- [WHAT YOU SHOULD DO] Start at the line in the entries below that contains "Infos (297, 167)", stop at the line that contains "68 (577, 1282)", and output exactly the lines in that span, both ends included.
============================================================
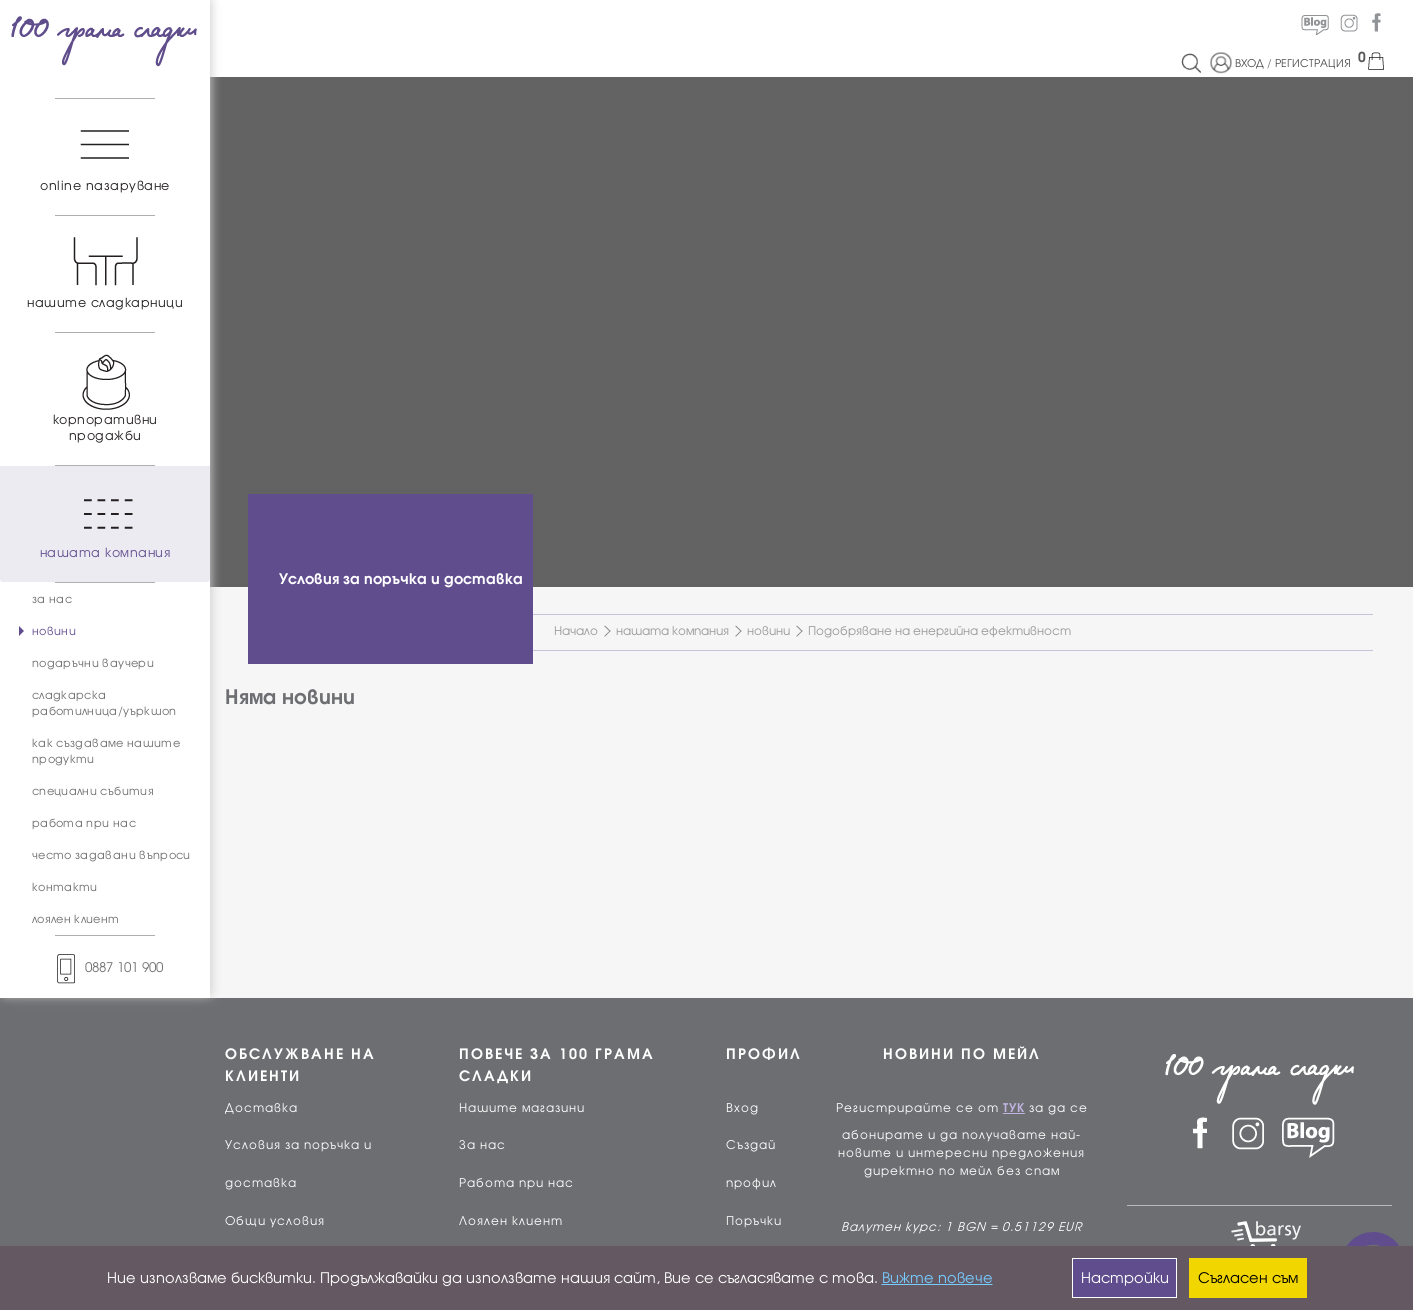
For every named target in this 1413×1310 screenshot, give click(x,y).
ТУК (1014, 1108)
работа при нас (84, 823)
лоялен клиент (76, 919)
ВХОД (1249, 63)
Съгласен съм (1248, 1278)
============================================================
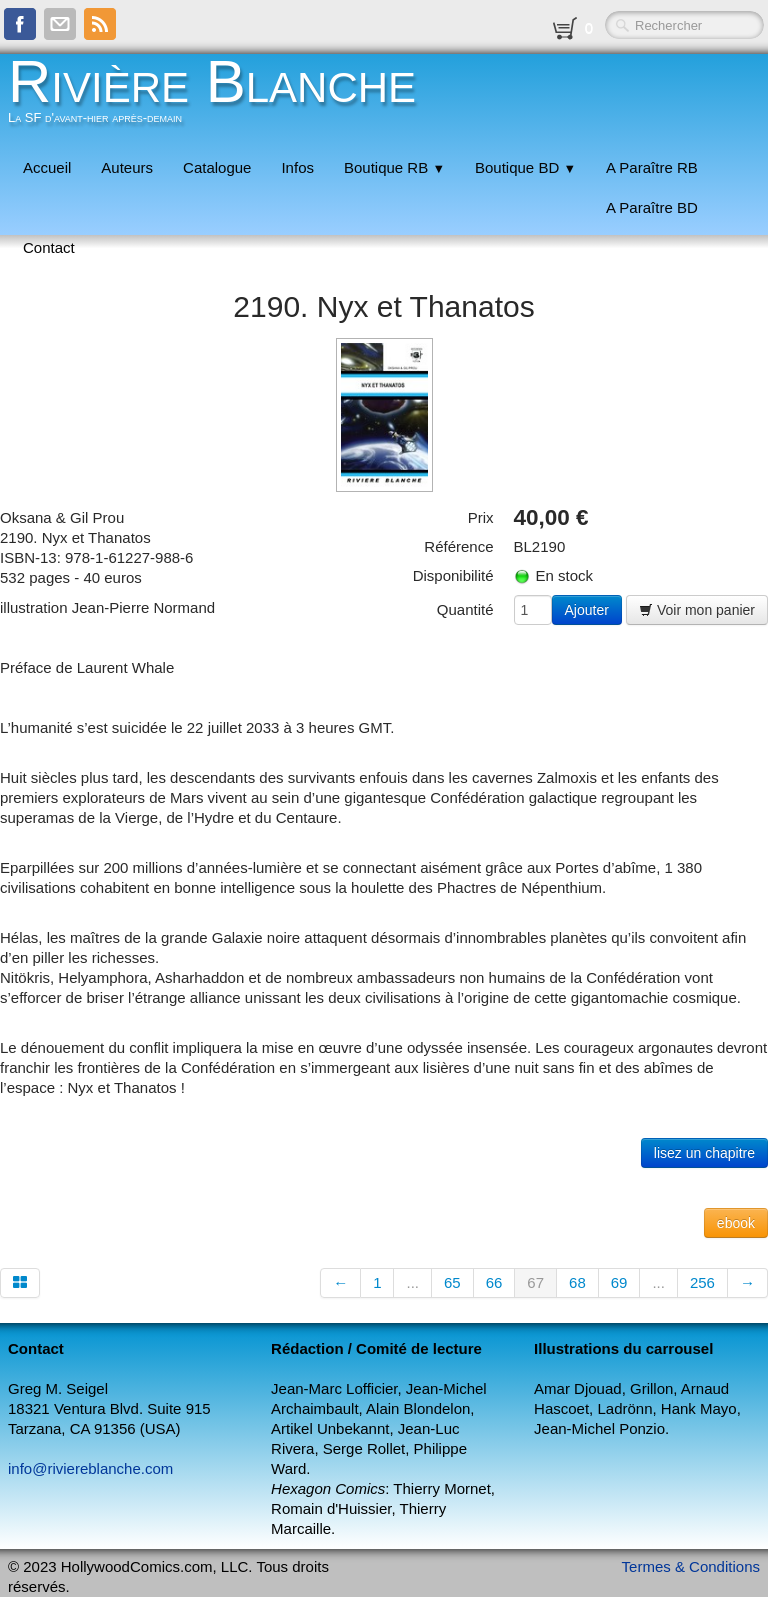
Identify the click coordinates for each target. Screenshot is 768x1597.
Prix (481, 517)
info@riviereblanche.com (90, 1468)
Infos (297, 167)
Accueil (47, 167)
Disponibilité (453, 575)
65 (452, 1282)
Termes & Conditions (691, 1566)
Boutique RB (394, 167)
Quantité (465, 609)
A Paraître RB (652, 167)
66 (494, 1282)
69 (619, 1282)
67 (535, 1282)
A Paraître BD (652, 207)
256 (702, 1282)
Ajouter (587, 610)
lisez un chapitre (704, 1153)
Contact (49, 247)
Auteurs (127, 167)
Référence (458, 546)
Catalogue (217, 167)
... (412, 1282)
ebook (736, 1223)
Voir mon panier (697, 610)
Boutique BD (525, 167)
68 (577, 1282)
============================================================
- [EXERCISE ANSWER]
Infos (297, 167)
Accueil (47, 167)
Disponibilité (453, 575)
65 (452, 1282)
Termes & Conditions (691, 1566)
Boutique RB (394, 167)
Quantité (465, 609)
A Paraître RB (652, 167)
66 (494, 1282)
69 (619, 1282)
67 (535, 1282)
A Paraître BD (652, 207)
256 (702, 1282)
Ajouter (587, 610)
lisez un chapitre (704, 1153)
Contact (49, 247)
Auteurs (127, 167)
Référence (458, 546)
Catalogue (217, 167)
... (412, 1282)
ebook (736, 1223)
Voir mon panier (697, 610)
Boutique BD (525, 167)
68 (577, 1282)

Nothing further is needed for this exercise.